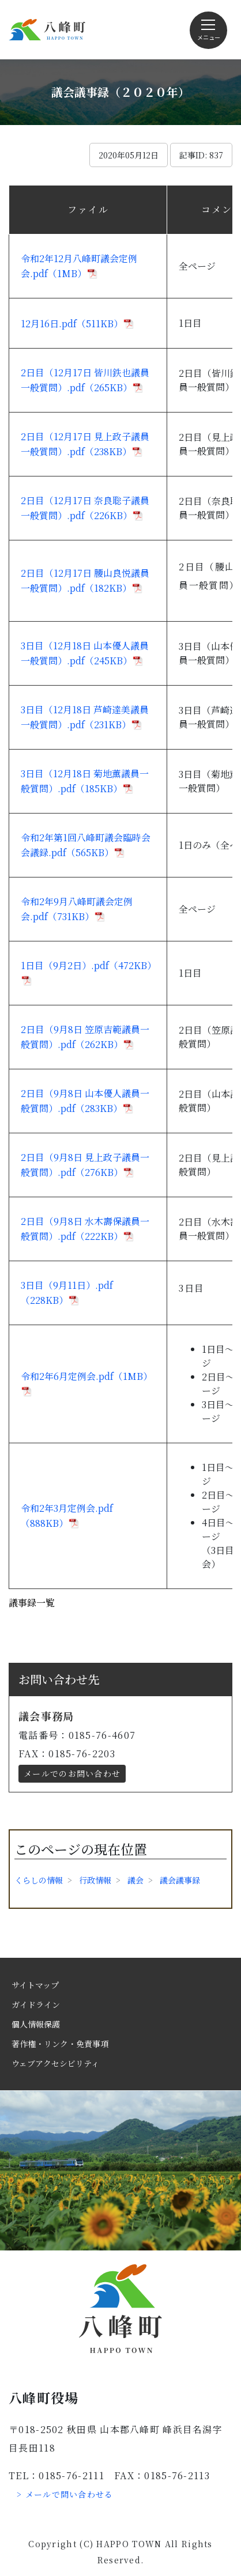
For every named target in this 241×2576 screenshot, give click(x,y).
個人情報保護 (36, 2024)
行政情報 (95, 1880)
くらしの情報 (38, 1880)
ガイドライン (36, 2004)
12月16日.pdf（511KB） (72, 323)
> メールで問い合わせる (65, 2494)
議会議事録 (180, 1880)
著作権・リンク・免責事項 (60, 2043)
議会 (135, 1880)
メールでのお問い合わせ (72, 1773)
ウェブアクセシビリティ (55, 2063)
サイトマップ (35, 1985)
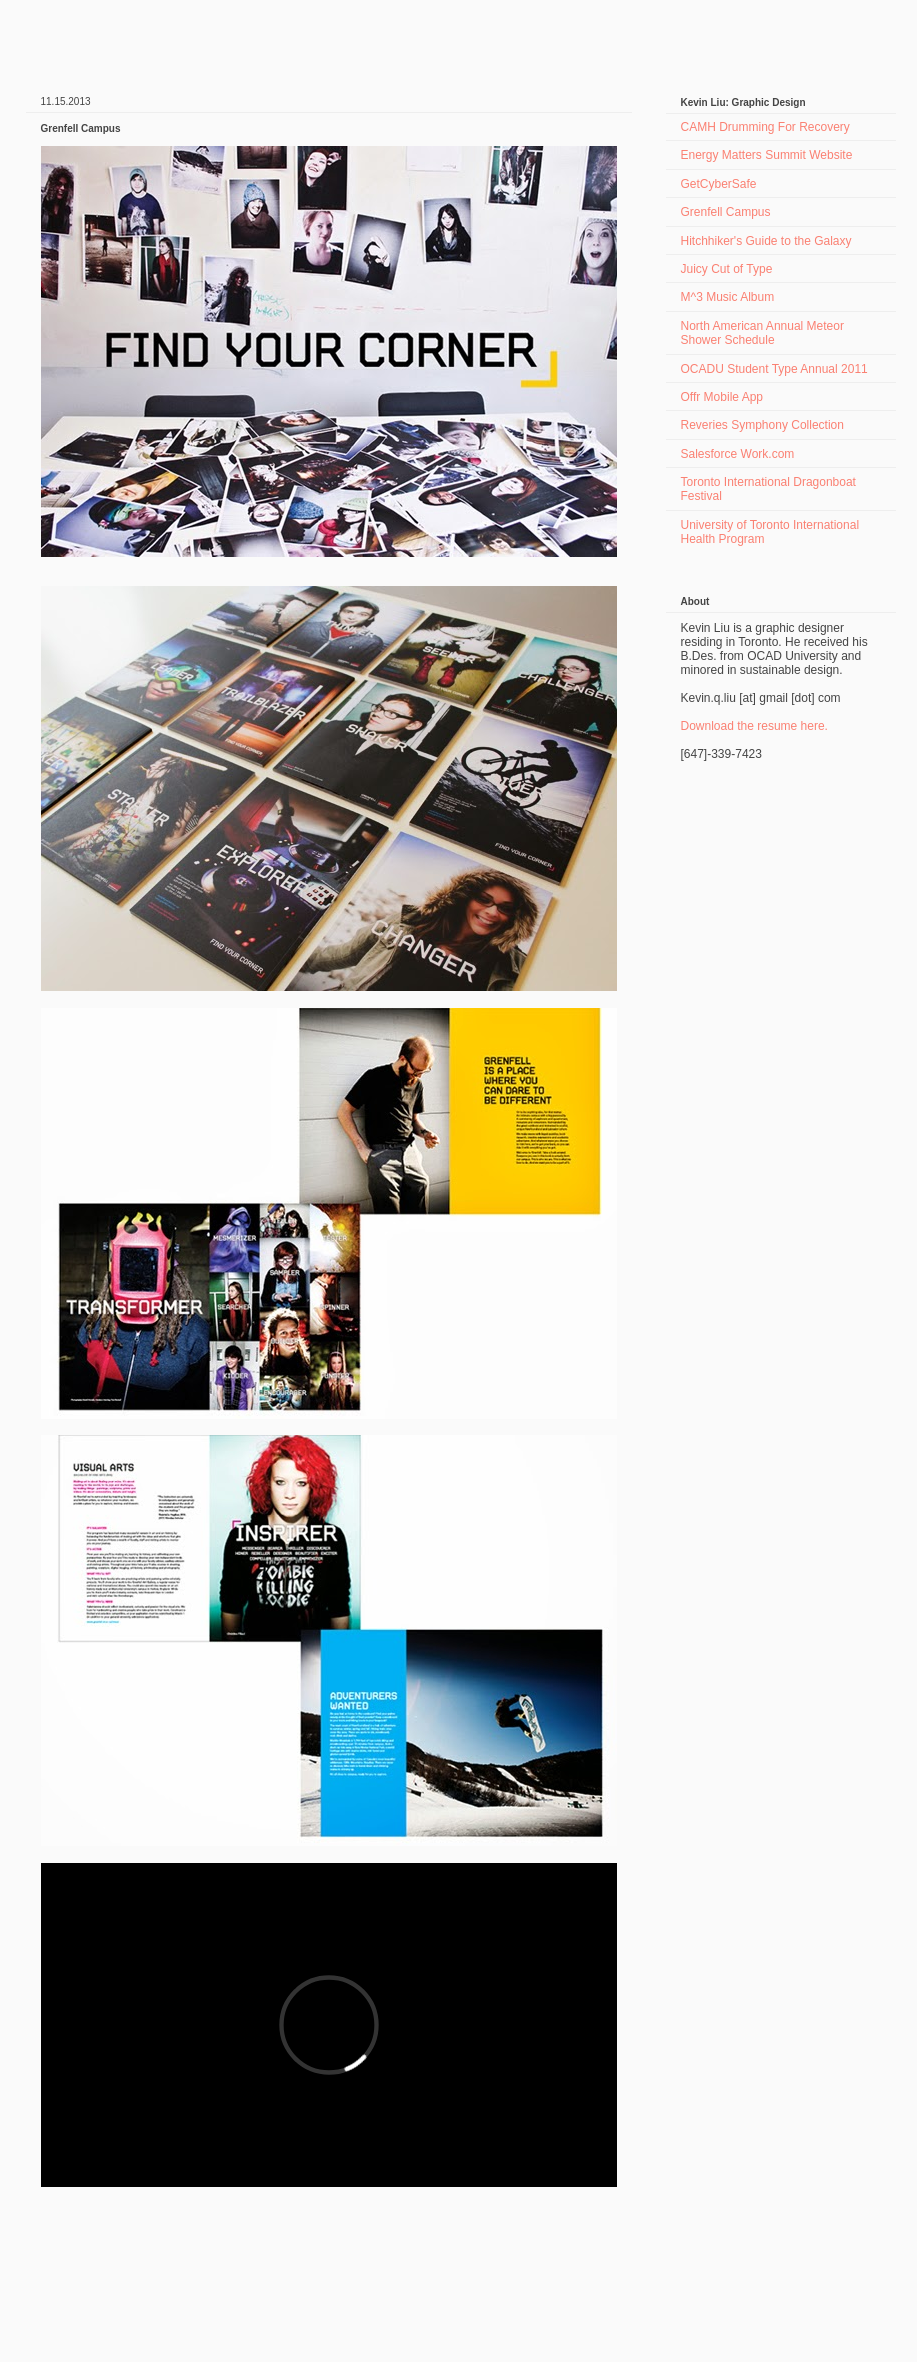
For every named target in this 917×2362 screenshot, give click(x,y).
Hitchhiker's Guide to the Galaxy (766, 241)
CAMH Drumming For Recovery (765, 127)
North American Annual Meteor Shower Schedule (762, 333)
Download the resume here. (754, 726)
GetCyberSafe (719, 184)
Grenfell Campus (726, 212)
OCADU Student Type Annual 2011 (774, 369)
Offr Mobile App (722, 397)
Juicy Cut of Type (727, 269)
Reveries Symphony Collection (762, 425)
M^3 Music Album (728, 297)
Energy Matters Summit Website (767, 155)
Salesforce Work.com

**WHAT TO PRODUCE**
For each record above, write it out exactly and omit any picture.

**RESPONSE TO THIS EXERCISE**
For every named target in this 241×2576 screenshot, give click(x,y).
個人情報保護 (36, 2024)
行政情報 (95, 1880)
くらしの情報 (38, 1880)
ガイドライン (36, 2004)
12月16日.pdf（511KB） (72, 323)
> メールで問い合わせる (65, 2494)
議会議事録 (180, 1880)
著作権・リンク・免責事項 (60, 2043)
議会 (135, 1880)
メールでのお問い合わせ (72, 1773)
ウェブアクセシビリティ (55, 2063)
サイトマップ (35, 1985)
For every named target in this 917×2362 screenshot, give click(x,y).
Hitchhiker's Guide to the Galaxy (766, 241)
CAMH Drumming For Recovery (765, 127)
North American Annual Meteor Shower Schedule (762, 333)
Download the resume here. (754, 726)
GetCyberSafe (719, 184)
Grenfell Campus (726, 212)
OCADU Student Type Annual 2011 (774, 369)
Offr Mobile App (722, 397)
Juicy Cut of Type (727, 269)
Reveries Symphony Collection (762, 425)
M^3 Music Album (728, 297)
Energy Matters Summit Website (767, 155)
Salesforce Work.com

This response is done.